BEGIN

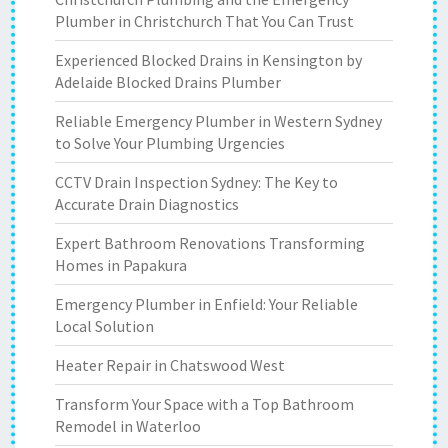
Plumber in Christchurch That You Can Trust
Experienced Blocked Drains in Kensington by
Adelaide Blocked Drains Plumber
Reliable Emergency Plumber in Western Sydney
to Solve Your Plumbing Urgencies
CCTV Drain Inspection Sydney: The Key to
Accurate Drain Diagnostics
Expert Bathroom Renovations Transforming
Homes in Papakura
Emergency Plumber in Enfield: Your Reliable
Local Solution
Heater Repair in Chatswood West
Transform Your Space with a Top Bathroom
Remodel in Waterloo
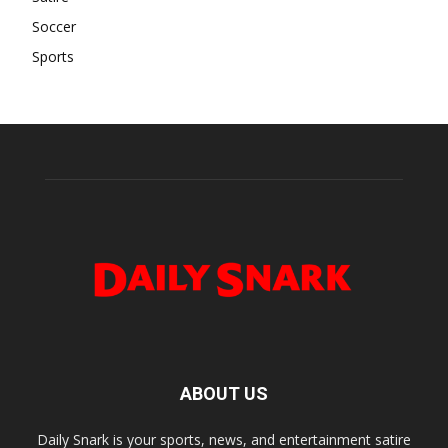
Soccer
Sports
ABOUT US
Daily Snark is your sports, news, and entertainment satire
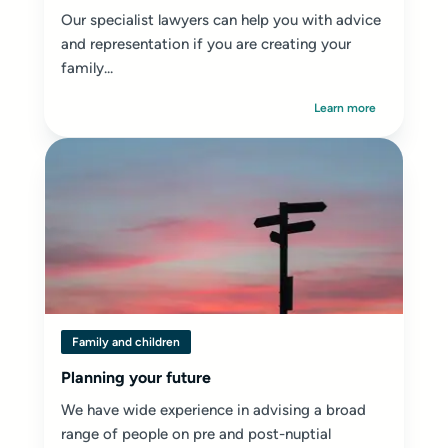
Our specialist lawyers can help you with advice
and representation if you are creating your
family...
Learn more
Family and children
Planning your future
We have wide experience in advising a broad
range of people on pre and post-nuptial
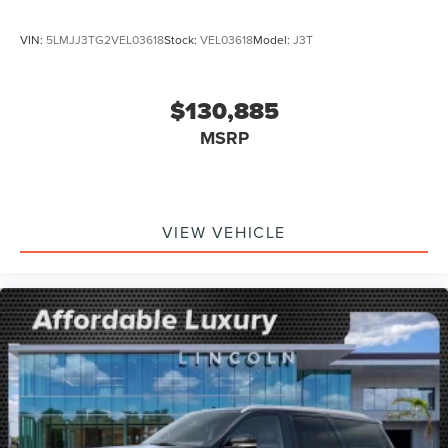
VIN:
5LMJJ3TG2VEL03618
Stock:
VEL03618
Model:
J3T
$130,885
MSRP
VIEW VEHICLE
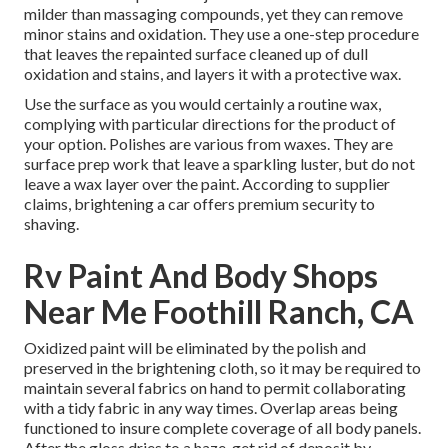
milder than massaging compounds, yet they can remove
minor stains and oxidation. They use a one-step procedure
that leaves the repainted surface cleaned up of dull
oxidation and stains, and layers it with a protective wax.
Use the surface as you would certainly a routine wax,
complying with particular directions for the product of
your option. Polishes are various from waxes. They are
surface prep work that leave a sparkling luster, but do not
leave a wax layer over the paint. According to supplier
claims, brightening a car offers premium security to
shaving.
Rv Paint And Body Shops
Near Me Foothill Ranch, CA
Oxidized paint will be eliminated by the polish and
preserved in the brightening cloth, so it may be required to
maintain several fabrics on hand to permit collaborating
with a tidy fabric in any way times. Overlap areas being
functioned to insure complete coverage of all body panels.
After the gloss dries to a haze, get rid of deposit by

END

Quote the listing above, but only from the line that shows "milder than massaging" through the line that shows "your option. Polishes".

Response area »
milder than massaging compounds, yet they can remove
minor stains and oxidation. They use a one-step procedure
that leaves the repainted surface cleaned up of dull
oxidation and stains, and layers it with a protective wax.
Use the surface as you would certainly a routine wax,
complying with particular directions for the product of
your option. Polishes are various from waxes. They are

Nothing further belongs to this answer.